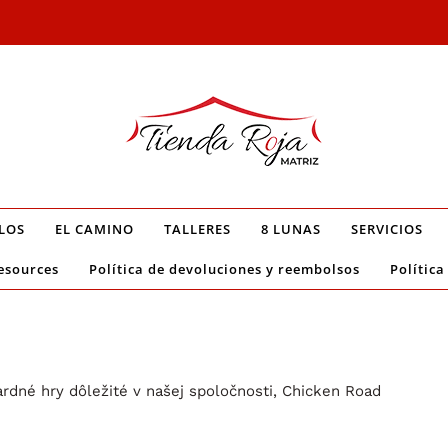
LOS
EL CAMINO
TALLERES
8 LUNAS
SERVICIOS
esources
Política de devoluciones y reembolsos
Política
rdné hry dôležité v našej spoločnosti, Chicken Road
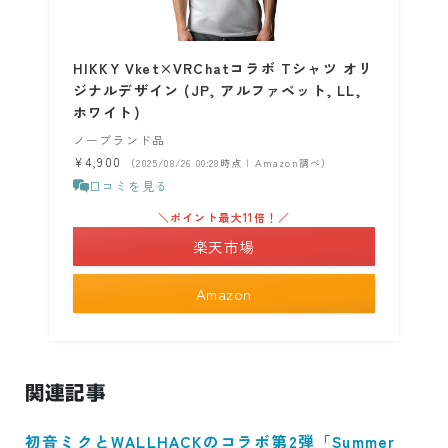
HIKKY Vket×VRChatコラボ Tシャツ オリ
ジナルデザイン (JP, アルファベット, LL,
ホワイト)
ノーブランド品
¥4,900
（2025/08/26 00:28時点 | Amazon調べ）
口コミを見る
＼ポイント最大11倍！／
楽天市場
Amazon
関連記事
初音ミクとWALLHACKのコラボ第2弾「Summer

WORK REQUEST: A single number is the expected reply: the number of lines in the listing that contain the string "Política".

WORKED SOLUTION: 2